Prompt » Which lines in the records below mention the word "dónde"? Copy each one out.

[Saved data entries]
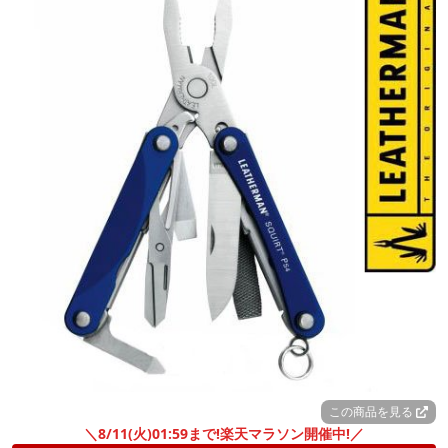
この商品を見る
＼8/11(火)01:59まで!楽天マラソン開催中!／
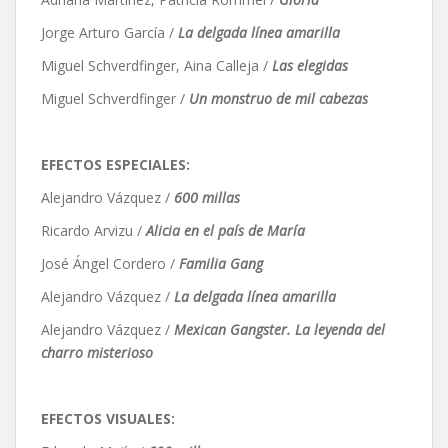
Jorge Arturo García /
La delgada línea amarilla
Miguel Schverdfinger, Aina Calleja /
Las elegidas
Miguel Schverdfinger /
Un monstruo de mil cabezas
EFECTOS ESPECIALES:
Alejandro Vázquez /
600 millas
Ricardo Arvizu /
Alicia en el país de María
José Ángel Cordero /
Familia Gang
Alejandro Vázquez /
La delgada línea amarilla
Alejandro Vázquez /
Mexican Gangster. La leyenda del
charro misterioso
EFECTOS VISUALES:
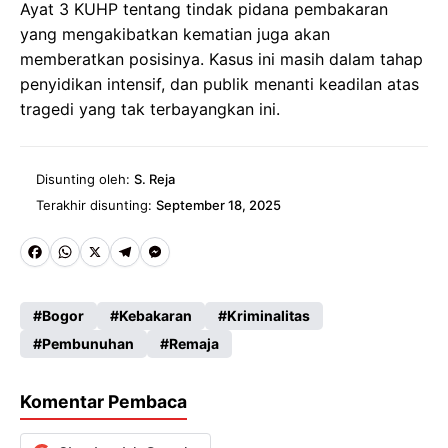
Ayat 3 KUHP tentang tindak pidana pembakaran
yang mengakibatkan kematian juga akan
memberatkan posisinya. Kasus ini masih dalam tahap
penyidikan intensif, dan publik menanti keadilan atas
tragedi yang tak terbayangkan ini.
Disunting oleh:
S. Reja
Terakhir disunting:
September 18, 2025
Fa
W
X
Te
M
ce
ha
le
es
Bogor
Kebakaran
Kriminalitas
b
ts
gr
se
Pembunuhan
Remaja
o
A
a
n
o
p
m
g
Komentar Pembaca
k
p
er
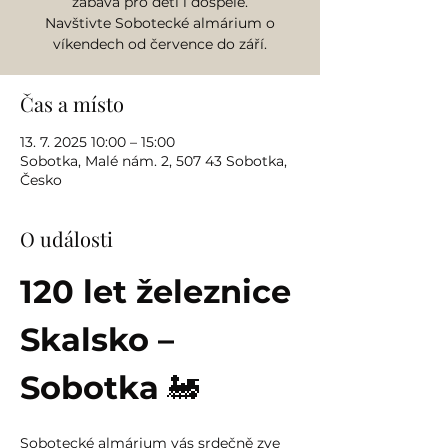
zábava pro děti i dospělé.
Navštivte Sobotecké almárium o
víkendech od července do září.
Čas a místo
13. 7. 2025 10:00 – 15:00
Sobotka, Malé nám. 2, 507 43 Sobotka,
Česko
O události
120 let železnice 
Skalsko – 
Sobotka
 🚂
Sobotecké almárium vás srdečně zve 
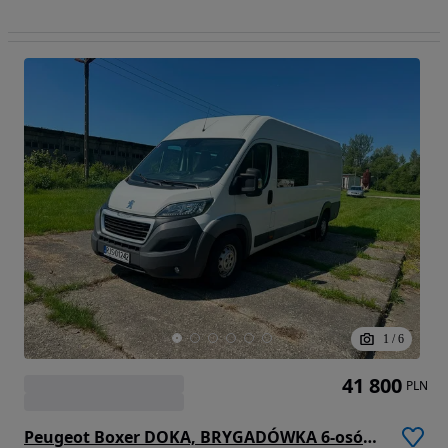
1
/
6
41 800
PLN
Peugeot Boxer DOKA, BRYGADÓWKA 6-osób 2.0 diesel 163kM, manual,2017rok, EURO 6! ORGINALNY NIEWIELKI PRZEBIEG!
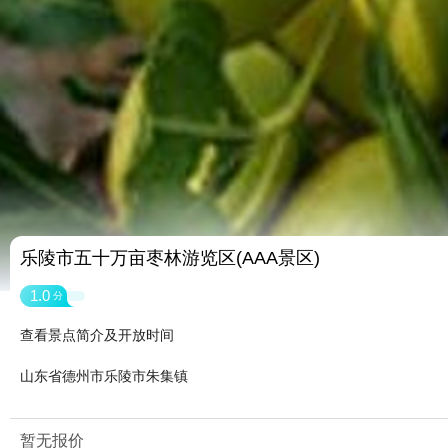
乐陵市五十万亩枣林游览区(AAA景区)
1.0
分
查看景点简介及开放时间
山东省德州市乐陵市朱集镇
暂无报价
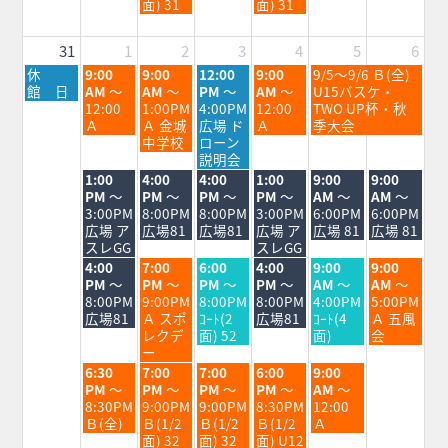
月
月
面) 31
面) 31
26th
28th
2026
2026
31
1
2
3
4
5
6
月
火
水
木
金
土
休
9:00
9:00
12:00
9:00
9/5～9/6 Ｂ(全)
曜
曜
曜
曜
曜
曜
館 日
AM
～
AM
～
PM
～
AM
～
U15バスケ・
日,
日,
日,
日,
日,
日,
12:00
1:00PM
4:00PM
12:00
TWO UP杯・秋
8
9
9
9
9
9
Ａ
Ａ 金城
広場 ド
Ａ
季大会
月
月
月
月
月
月
中学校
ローン
31st
1st
2nd
3rd
4th
5th
説明会
2026
2026
2026
2026
2026
2026
火
水
木
金
土
日
1:00
4:00
4:00
1:00
9:00
9:00
曜
曜
曜
曜
曜
曜
PM
～
PM
～
PM
～
PM
～
AM
～
AM
～
日,
日,
日,
日,
日,
日,
3:00PM
8:00PM
8:00PM
3:00PM
6:00PM
6:00PM
9
9
9
9
9
9
広場 ア
広場81
広場81
広場 ア
広場 81
広場 81
月
月
月
月
月
月
スレGG
スレGG
1st
2nd
3rd
4th
5th
6th
火
水
木
金
土
日
4:00
7:00
6:00
4:00
9:00
9:00
2026
2026
2026
2026
2026
2026
曜
曜
曜
曜
曜
曜
PM
～
PM
～
PM
～
PM
～
AM
～
AM
～
日,
日,
日,
日,
日,
日,
8:00PM
9:00PM
8:00PM
8:00PM
4:00PM
5:00PM
9
9
9
9
9
9
広場81
Ａ スポ
ｺｰﾄ(2
広場81
ｺｰﾄ(4
Ａ 五風
月
月
月
月
月
月
レクデ
面) 52
面)
会
1st
2nd
3rd
4th
5th
6th
ー
2026
2026
2026
2026
2026
2026
火
水
木
金
土
6:30
7:00
7:00
6:00
9:00
曜
曜
曜
曜
曜
PM
～
PM
～
PM
～
PM
～
AM
～
日,
日,
日,
日,
日,
8:30PM
9:00PM
9:00PM
8:30PM
12:00
9
9
9
9
9
Ｂ(全)
Ｂ(1/2
Ｂ(1/2
Ｂ(1/2
Ａ
月
月
月
月
月
面) 32
面) 32
面) U12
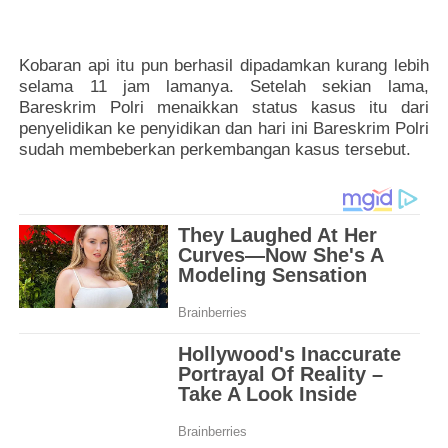
Kobaran api itu pun berhasil dipadamkan kurang lebih
selama 11 jam lamanya. Setelah sekian lama,
Bareskrim Polri menaikkan status kasus itu dari
penyelidikan ke penyidikan dan hari ini Bareskrim Polri
sudah membeberkan perkembangan kasus tersebut.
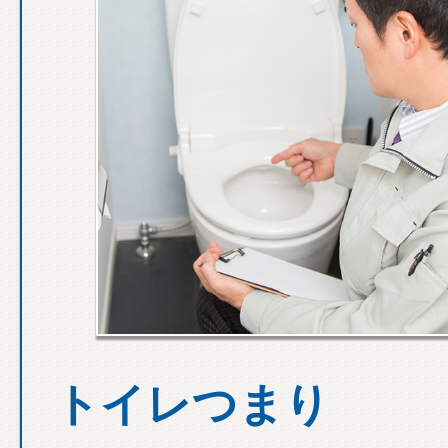
トイレつまり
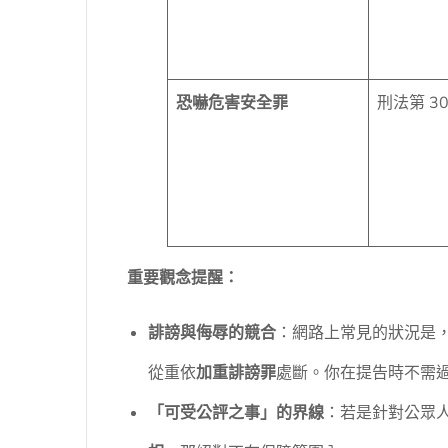
恐嚇危害安全罪
刑法第 30
重要觀念提醒：
誹謗與侮辱的競合
：網路上常見的狀況是
從重依
加重誹謗罪
處斷。你在提告時不需
「可受公評之事」的界線
：若是針對公眾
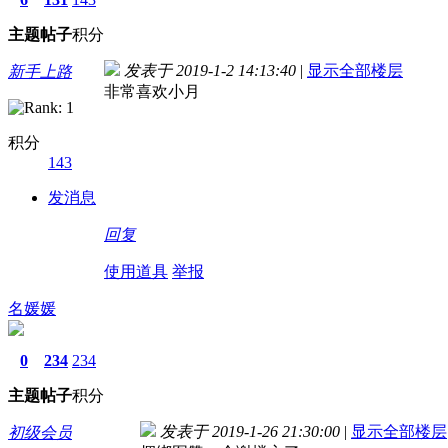
主题
帖子
积分
发表于 2019-1-2 14:13:40
|
显示全部楼层
新手上路
非常喜欢小月
积分
143
发消息
回复
使用道具
举报
名媛媛
0
234
234
主题
帖子
积分
发表于 2019-1-26 21:30:00
|
显示全部楼层
初级会员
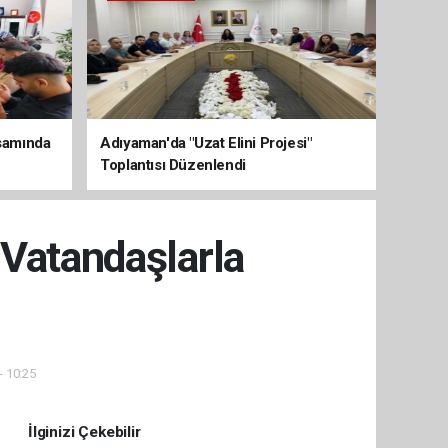
psamında
Adıyaman'da "Uzat Elini Projesi"
Toplantısı Düzenlendi
 Vatandaşlarla
- 10:25
İlginizi Çekebilir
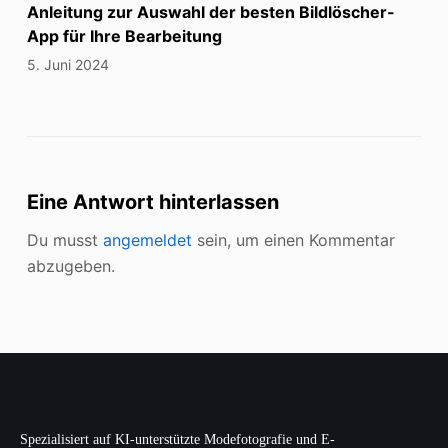
Anleitung zur Auswahl der besten Bildlöscher-
App für Ihre Bearbeitung
5. Juni 2024
Eine Antwort hinterlassen
Du musst
angemeldet
sein, um einen Kommentar
abzugeben.
Spezialisiert auf KI-unterstützte Modefotografie und E-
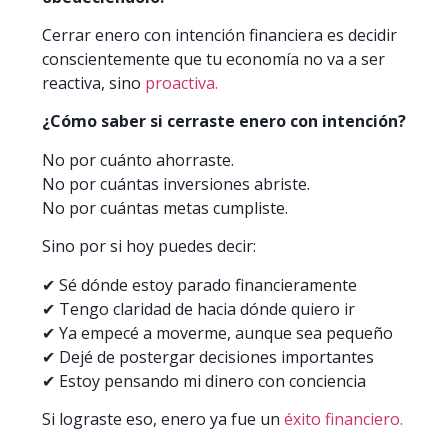
Cerrar enero con intención financiera es decidir
conscientemente que tu economía no va a ser
reactiva, sino
proactiva.
¿Cómo saber si cerraste enero con intención?
No por cuánto ahorraste.
No por cuántas inversiones abriste.
No por cuántas metas cumpliste.
Sino por si hoy puedes decir:
✔ Sé dónde estoy parado financieramente
✔ Tengo claridad de hacia dónde quiero ir
✔ Ya empecé a moverme, aunque sea pequeño
✔ Dejé de postergar decisiones importantes
✔ Estoy pensando mi dinero con conciencia
Si lograste eso, enero ya fue un
éxito financiero.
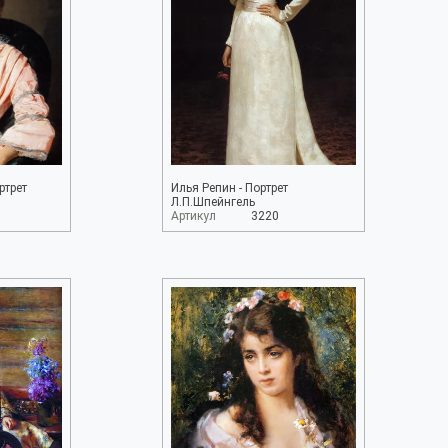
ртрет
Илья Репин - Портрет
Л.П.Шпейнгель
Артикул
3220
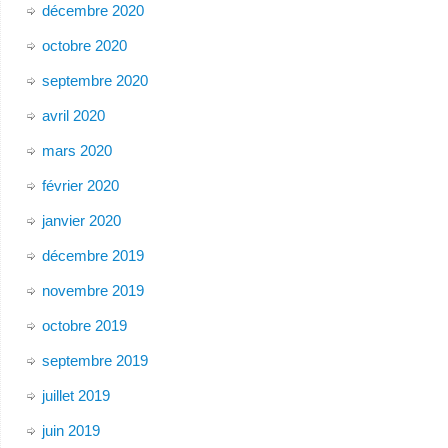
décembre 2020
octobre 2020
septembre 2020
avril 2020
mars 2020
février 2020
janvier 2020
décembre 2019
novembre 2019
octobre 2019
septembre 2019
juillet 2019
juin 2019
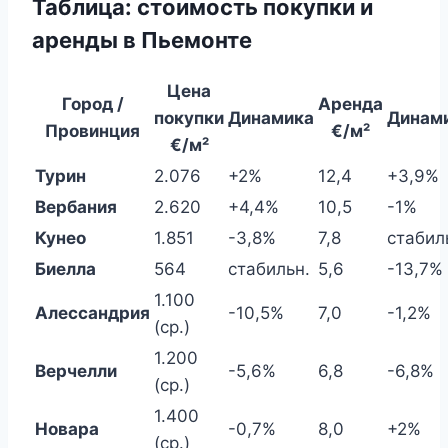
Таблица: стоимость покупки и
аренды в Пьемонте
Цена
Город /
Аренда
покупки
Динамика
Динам
Провинция
€/м²
€/м²
Турин
2.076
+2%
12,4
+3,9%
Вербания
2.620
+4,4%
10,5
-1%
Кунео
1.851
-3,8%
7,8
стабил
Биелла
564
стабильн.
5,6
-13,7%
1.100
Алессандрия
-10,5%
7,0
-1,2%
(ср.)
1.200
Верчелли
-5,6%
6,8
-6,8%
(ср.)
1.400
Новара
-0,7%
8,0
+2%
(ср.)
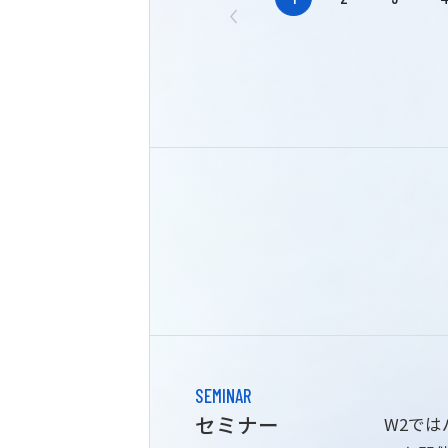
SEMINAR
セミナー
W2で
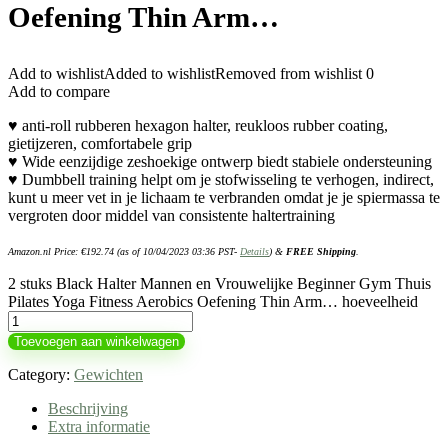
Oefening Thin Arm…
Add to wishlist
Added to wishlist
Removed from wishlist
0
Add to compare
♥ anti-roll rubberen hexagon halter, reukloos rubber coating,
gietijzeren, comfortabele grip
♥ Wide eenzijdige zeshoekige ontwerp biedt stabiele ondersteuning
♥ Dumbbell training helpt om je stofwisseling te verhogen, indirect,
kunt u meer vet in je lichaam te verbranden omdat je je spiermassa te
vergroten door middel van consistente haltertraining
Amazon.nl Price:
€
192.74
(as of 10/04/2023 03:36 PST-
Details
)
&
FREE Shipping
.
2 stuks Black Halter Mannen en Vrouwelijke Beginner Gym Thuis
Pilates Yoga Fitness Aerobics Oefening Thin Arm… hoeveelheid
Toevoegen aan winkelwagen
Category:
Gewichten
Beschrijving
Extra informatie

Solution »
✔ Sé dónde estoy parado financieramente
✔ Tengo claridad de hacia dónde quiero ir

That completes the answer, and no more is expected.